## Task to carry out
Copy the data exactly as it appears, and do not include any pictures.

## Working data
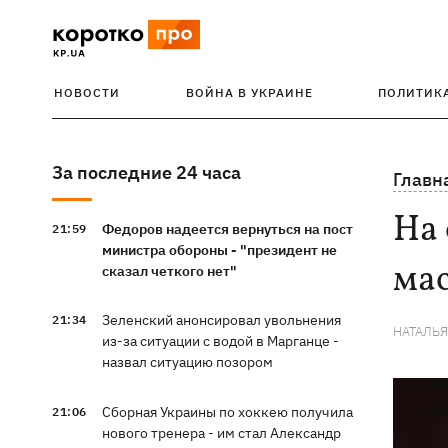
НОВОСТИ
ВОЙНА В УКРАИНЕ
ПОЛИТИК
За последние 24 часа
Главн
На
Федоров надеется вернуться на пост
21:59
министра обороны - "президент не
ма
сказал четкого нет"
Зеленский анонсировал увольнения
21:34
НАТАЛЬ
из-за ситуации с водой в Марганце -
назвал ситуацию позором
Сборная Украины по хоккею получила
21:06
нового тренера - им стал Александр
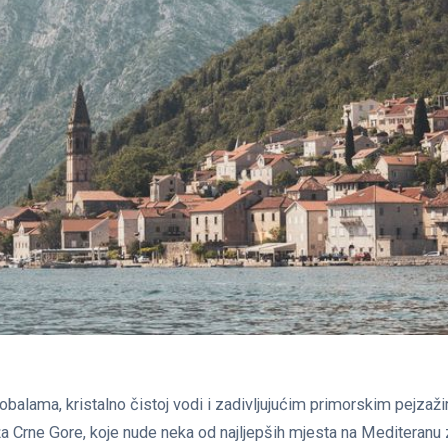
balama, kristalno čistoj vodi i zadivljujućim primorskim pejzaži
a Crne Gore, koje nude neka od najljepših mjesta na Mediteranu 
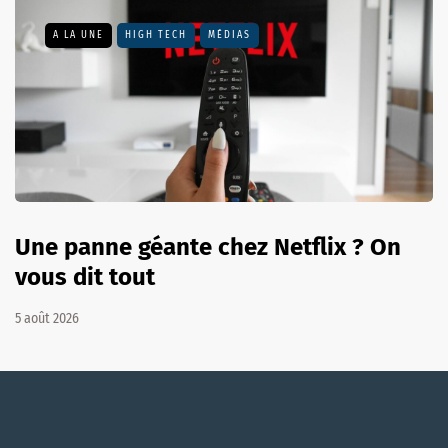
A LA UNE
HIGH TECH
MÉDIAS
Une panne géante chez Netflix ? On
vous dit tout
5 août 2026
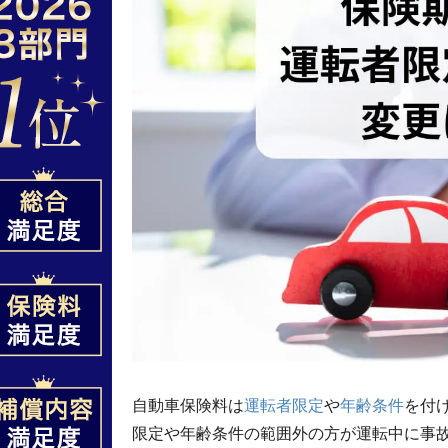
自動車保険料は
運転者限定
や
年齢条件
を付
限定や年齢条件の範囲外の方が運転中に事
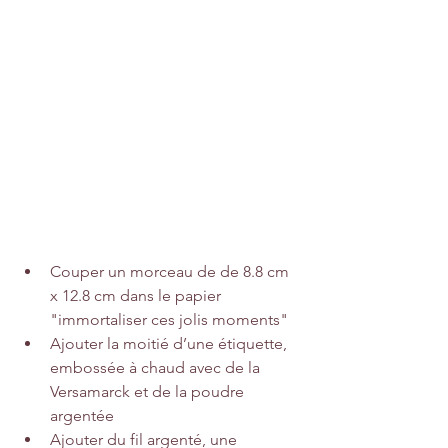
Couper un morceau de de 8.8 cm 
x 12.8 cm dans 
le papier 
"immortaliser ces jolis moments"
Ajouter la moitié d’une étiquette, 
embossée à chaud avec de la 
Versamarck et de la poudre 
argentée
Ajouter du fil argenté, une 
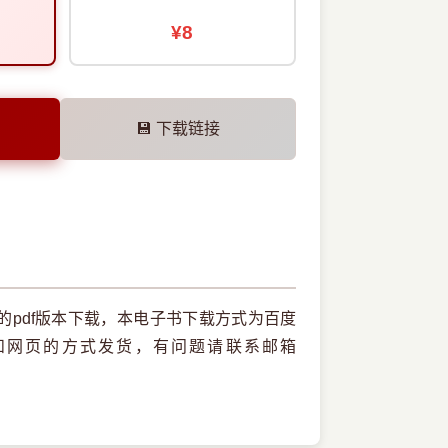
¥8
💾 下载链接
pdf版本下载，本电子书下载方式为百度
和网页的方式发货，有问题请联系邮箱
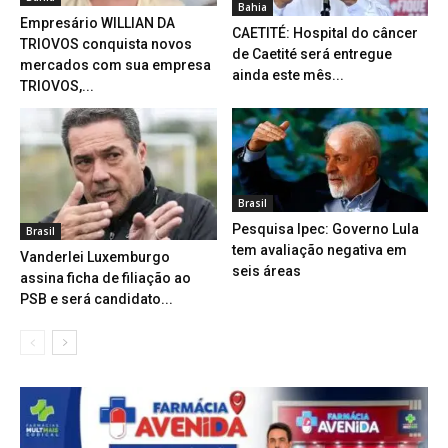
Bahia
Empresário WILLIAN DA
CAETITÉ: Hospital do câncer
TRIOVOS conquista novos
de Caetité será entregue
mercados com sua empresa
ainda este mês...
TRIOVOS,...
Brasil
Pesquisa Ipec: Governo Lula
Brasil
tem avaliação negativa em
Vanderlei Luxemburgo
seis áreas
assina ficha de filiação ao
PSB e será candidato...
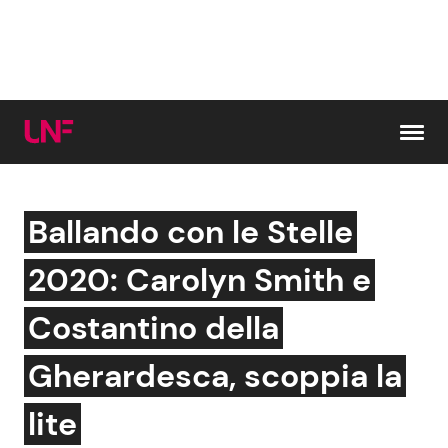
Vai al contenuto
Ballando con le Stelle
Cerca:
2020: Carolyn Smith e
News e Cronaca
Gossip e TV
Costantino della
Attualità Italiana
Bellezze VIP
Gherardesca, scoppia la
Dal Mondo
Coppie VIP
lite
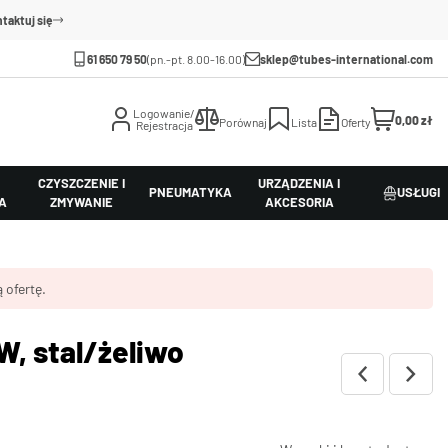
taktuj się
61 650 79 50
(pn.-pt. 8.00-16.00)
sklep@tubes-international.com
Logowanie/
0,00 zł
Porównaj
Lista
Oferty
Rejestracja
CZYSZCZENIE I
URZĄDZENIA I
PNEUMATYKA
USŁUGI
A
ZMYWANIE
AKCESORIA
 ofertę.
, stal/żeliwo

## Exercise solution
НОВОСТИ
ВОЙНА В УКРАИНЕ
ПОЛИТИК
За последние 24 часа
Главн
На
Федоров надеется вернуться на пост
21:59
министра обороны - "президент не
ма
сказал четкого нет"
Зеленский анонсировал увольнения
21:34
НАТАЛЬ
из-за ситуации с водой в Марганце -
назвал ситуацию позором
Сборная Украины по хоккею получила
21:06
нового тренера - им стал Александр
balama, kristalno čistoj vodi i zadivljujućim primorskim pejzaži
a Crne Gore, koje nude neka od najljepših mjesta na Mediteranu 
A LA UNE
HIGH TECH
MÉDIAS
Une panne géante chez Netflix ? On
vous dit tout
5 août 2026
自動車保険料は
運転者限定
や
年齢条件
を付
限定や年齢条件の範囲外の方が運転中に事
Couper un morceau de de 8.8 cm 
x 12.8 cm dans 
le papier 
"immortaliser ces jolis moments"
Ajouter la moitié d’une étiquette, 
embossée à chaud avec de la 
Versamarck et de la poudre 
argentée
Ajouter du fil argenté, une 
¥8
💾 下载链接
pdf版本下载，本电子书下载方式为百度
和网页的方式发货，有问题请联系邮箱
Bahia
Empresário WILLIAN DA
CAETITÉ: Hospital do câncer
TRIOVOS conquista novos
de Caetité será entregue
mercados com sua empresa
ainda este mês...
TRIOVOS,...
Brasil
Pesquisa Ipec: Governo Lula
Brasil
tem avaliação negativa em
Vanderlei Luxemburgo
seis áreas
assina ficha de filiação ao
PSB e será candidato...
Vai al contenuto
Ballando con le Stelle
Cerca:
2020: Carolyn Smith e
News e Cronaca
Gossip e TV
Costantino della
Attualità Italiana
Bellezze VIP
Gherardesca, scoppia la
Dal Mondo
Coppie VIP
lite
taktuj się
61 650 79 50
(pn.-pt. 8.00-16.00)
sklep@tubes-international.com
Logowanie/
0,00 zł
Porównaj
Lista
Oferty
Rejestracja
CZYSZCZENIE I
URZĄDZENIA I
PNEUMATYKA
USŁUGI
A
ZMYWANIE
AKCESORIA
 ofertę.
, stal/żeliwo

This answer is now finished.